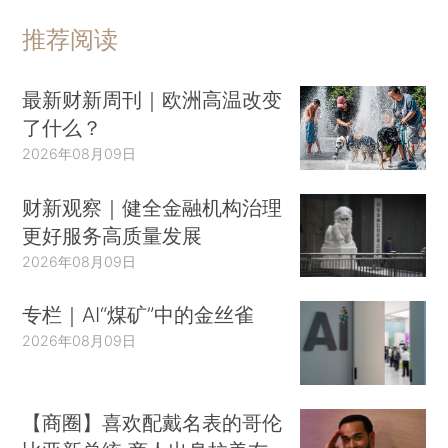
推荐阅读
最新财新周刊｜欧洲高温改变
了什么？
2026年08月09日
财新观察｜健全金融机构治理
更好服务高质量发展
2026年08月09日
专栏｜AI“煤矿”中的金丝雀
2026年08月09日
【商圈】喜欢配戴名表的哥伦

================================

● **Required work**
When you repeat the material, keep every word exact and drop the pictures.

● **Task response**
推荐阅读
最新财新周刊｜欧洲高温改变
了什么？
2026年08月09日
财新观察｜健全金融机构治理
更好服务高质量发展
2026年08月09日
专栏｜AI“煤矿”中的金丝雀
2026年08月09日
【商圈】喜欢配戴名表的哥伦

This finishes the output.